(AIM OF THE TASK): Print the listing below only from the line that has "doposiaľ bolo. Práve" through the line that has "GROW IT YOURSELF", exactly, and drop any picture.

•••

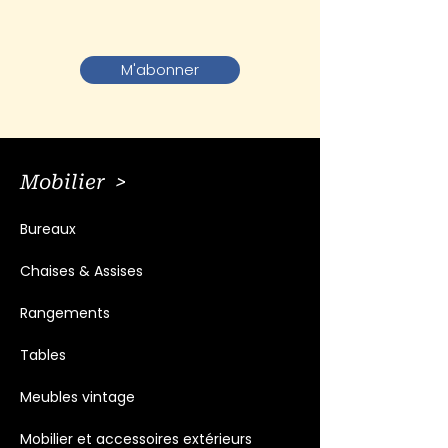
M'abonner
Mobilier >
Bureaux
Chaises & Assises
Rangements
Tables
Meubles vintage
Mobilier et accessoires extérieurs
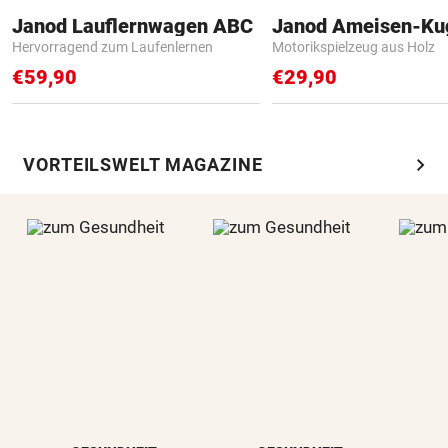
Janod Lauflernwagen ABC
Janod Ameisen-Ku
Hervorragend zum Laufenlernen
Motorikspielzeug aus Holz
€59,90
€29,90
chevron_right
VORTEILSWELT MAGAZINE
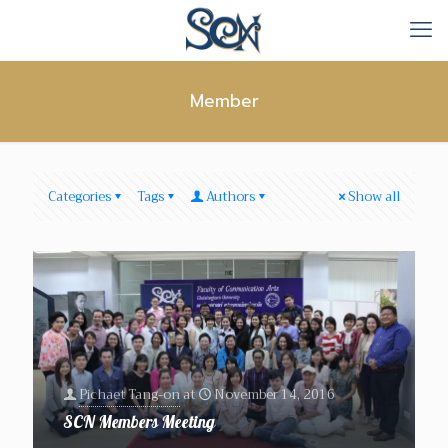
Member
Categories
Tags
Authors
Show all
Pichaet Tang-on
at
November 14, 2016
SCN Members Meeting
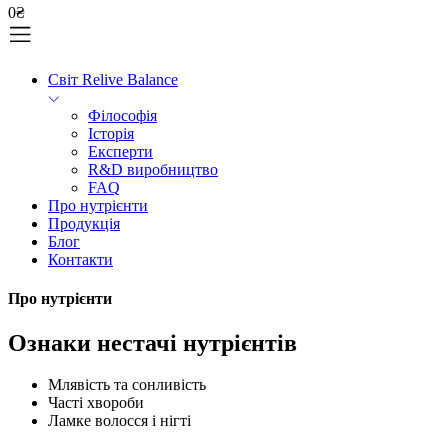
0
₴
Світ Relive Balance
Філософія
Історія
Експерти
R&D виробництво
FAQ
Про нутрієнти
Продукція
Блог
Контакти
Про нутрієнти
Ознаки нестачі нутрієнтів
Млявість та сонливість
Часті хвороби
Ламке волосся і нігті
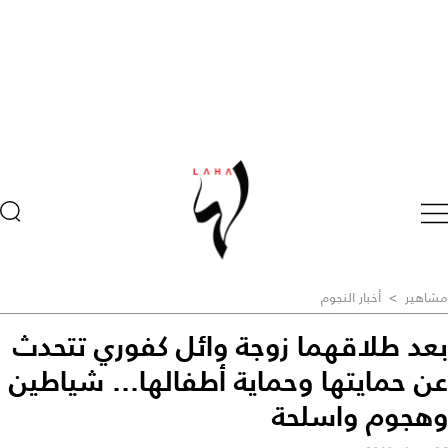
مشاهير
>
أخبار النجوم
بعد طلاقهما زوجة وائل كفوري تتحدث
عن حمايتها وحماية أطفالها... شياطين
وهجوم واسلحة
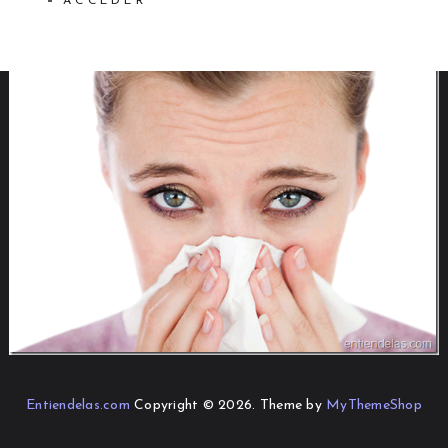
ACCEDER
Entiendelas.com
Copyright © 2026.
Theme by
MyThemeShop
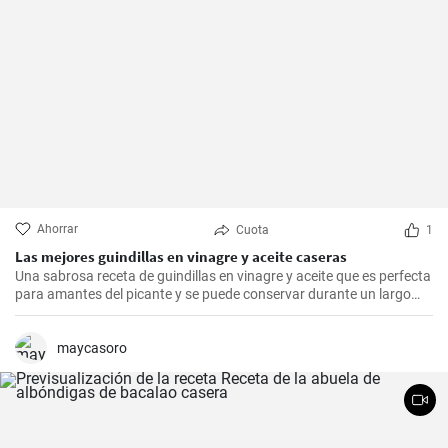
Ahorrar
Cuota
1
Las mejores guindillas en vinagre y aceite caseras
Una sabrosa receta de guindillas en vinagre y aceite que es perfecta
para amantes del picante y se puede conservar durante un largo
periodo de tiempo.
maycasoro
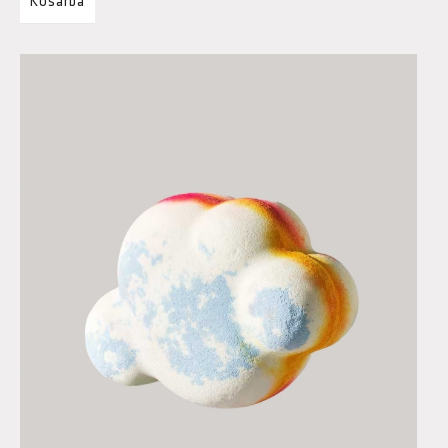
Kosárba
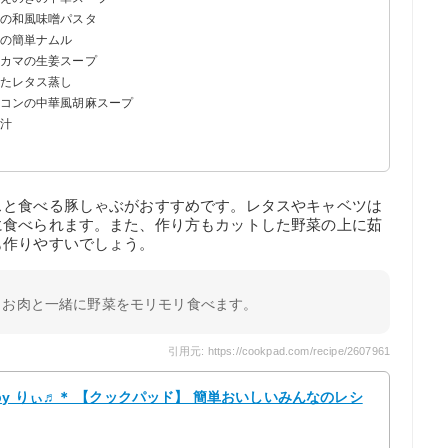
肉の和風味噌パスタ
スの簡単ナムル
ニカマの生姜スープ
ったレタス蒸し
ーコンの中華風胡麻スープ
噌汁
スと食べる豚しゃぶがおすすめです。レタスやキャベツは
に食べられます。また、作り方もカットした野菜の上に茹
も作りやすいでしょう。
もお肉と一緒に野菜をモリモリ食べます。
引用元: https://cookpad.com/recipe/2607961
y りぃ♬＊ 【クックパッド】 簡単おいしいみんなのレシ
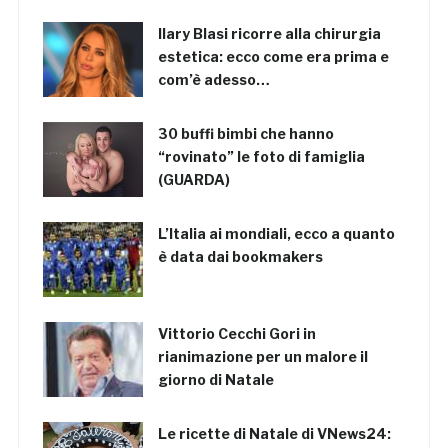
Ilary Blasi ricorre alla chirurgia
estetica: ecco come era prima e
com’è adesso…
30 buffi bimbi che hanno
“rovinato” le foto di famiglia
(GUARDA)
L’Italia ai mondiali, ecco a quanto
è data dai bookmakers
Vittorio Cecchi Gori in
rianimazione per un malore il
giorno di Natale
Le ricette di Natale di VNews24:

•••

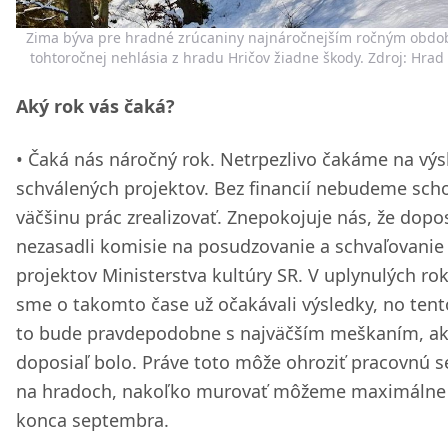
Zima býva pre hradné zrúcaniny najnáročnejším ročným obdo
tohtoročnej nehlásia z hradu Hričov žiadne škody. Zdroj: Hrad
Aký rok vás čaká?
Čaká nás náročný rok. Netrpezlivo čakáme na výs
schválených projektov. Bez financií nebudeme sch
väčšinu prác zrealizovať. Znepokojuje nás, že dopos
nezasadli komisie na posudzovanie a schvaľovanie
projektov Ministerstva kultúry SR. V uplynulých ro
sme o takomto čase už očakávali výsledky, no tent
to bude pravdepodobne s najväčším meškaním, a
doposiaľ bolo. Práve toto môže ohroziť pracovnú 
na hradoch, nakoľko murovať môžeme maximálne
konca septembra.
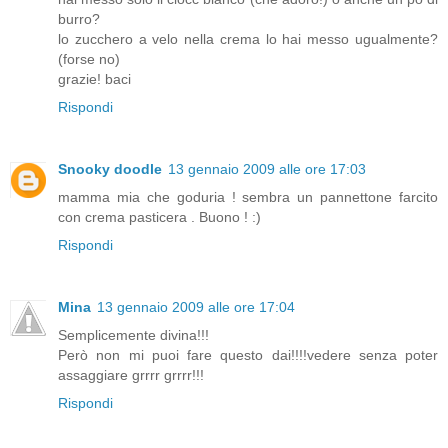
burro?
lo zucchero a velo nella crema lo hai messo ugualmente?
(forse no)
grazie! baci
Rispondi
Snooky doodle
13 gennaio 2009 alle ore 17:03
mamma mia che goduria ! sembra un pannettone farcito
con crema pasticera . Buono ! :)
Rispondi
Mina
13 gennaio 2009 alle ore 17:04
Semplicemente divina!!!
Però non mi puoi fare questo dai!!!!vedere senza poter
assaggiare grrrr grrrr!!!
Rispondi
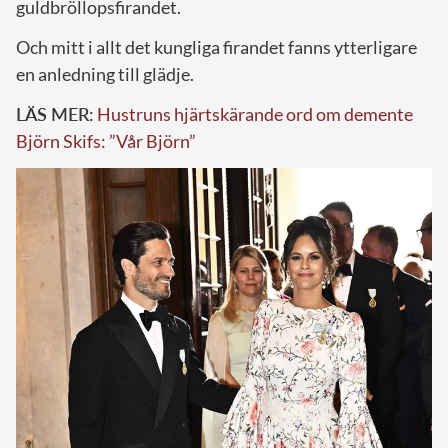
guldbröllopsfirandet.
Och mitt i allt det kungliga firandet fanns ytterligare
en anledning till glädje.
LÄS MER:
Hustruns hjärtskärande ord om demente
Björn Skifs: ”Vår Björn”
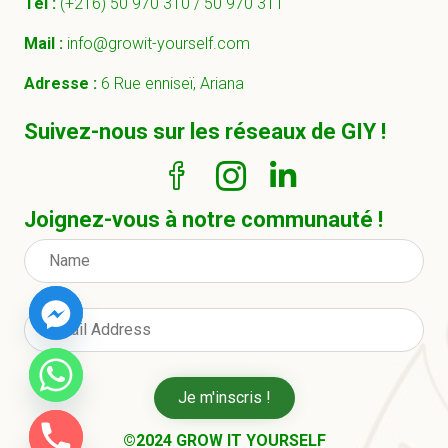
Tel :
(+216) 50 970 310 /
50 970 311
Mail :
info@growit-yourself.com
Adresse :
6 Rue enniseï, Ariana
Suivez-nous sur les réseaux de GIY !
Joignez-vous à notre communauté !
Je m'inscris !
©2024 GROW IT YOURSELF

•••

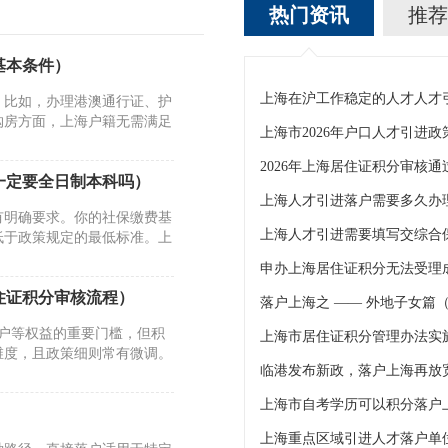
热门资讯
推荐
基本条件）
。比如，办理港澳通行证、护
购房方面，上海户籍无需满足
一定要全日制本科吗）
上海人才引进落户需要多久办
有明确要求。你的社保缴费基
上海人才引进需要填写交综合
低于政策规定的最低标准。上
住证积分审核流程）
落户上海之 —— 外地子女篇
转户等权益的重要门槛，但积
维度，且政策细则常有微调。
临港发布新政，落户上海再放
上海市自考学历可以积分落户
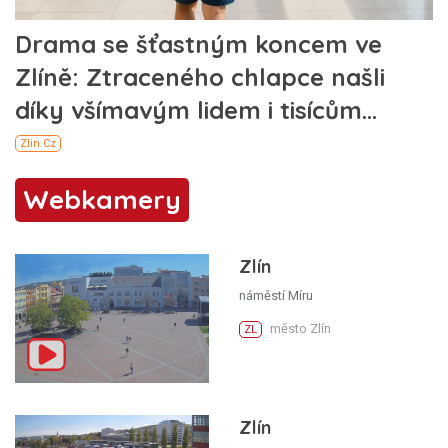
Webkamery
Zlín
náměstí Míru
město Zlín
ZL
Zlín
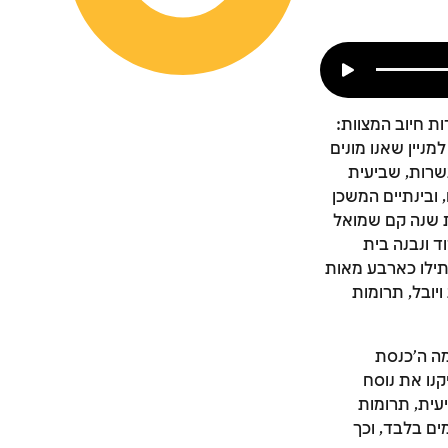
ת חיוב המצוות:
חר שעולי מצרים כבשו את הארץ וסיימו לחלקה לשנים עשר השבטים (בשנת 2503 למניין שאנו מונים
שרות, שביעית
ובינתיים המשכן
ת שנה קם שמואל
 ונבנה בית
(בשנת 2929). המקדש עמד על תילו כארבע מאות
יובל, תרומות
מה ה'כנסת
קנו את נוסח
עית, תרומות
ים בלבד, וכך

•••

(THE ANSWER):
doposiaľ bolo. Práve toto môže ohroziť pracovnú 
na hradoch, nakoľko murovať môžeme maximálne
konca septembra.
burro?
lo zucchero a velo nella crema lo hai messo ugualmente?
(forse no)
grazie! baci
Rispondi
Snooky doodle
13 gennaio 2009 alle ore 17:03
mamma mia che goduria ! sembra un pannettone farcito
con crema pasticera . Buono ! :)
Rispondi
Mina
13 gennaio 2009 alle ore 17:04
Semplicemente divina!!!
Però non mi puoi fare questo dai!!!!vedere senza poter
assaggiare grrrr grrrr!!!
Rispondi
guldbröllopsfirandet.
Och mitt i allt det kungliga firandet fanns ytterligare
en anledning till glädje.
LÄS MER:
Hustruns hjärtskärande ord om demente
Björn Skifs: ”Vår Björn”
Tel :
(+216) 50 970 310 /
50 970 311
Mail :
info@growit-yourself.com
Adresse :
6 Rue enniseï, Ariana
Suivez-nous sur les réseaux de GIY !
Joignez-vous à notre communauté !
Je m'inscris !
©2024 GROW IT YOURSELF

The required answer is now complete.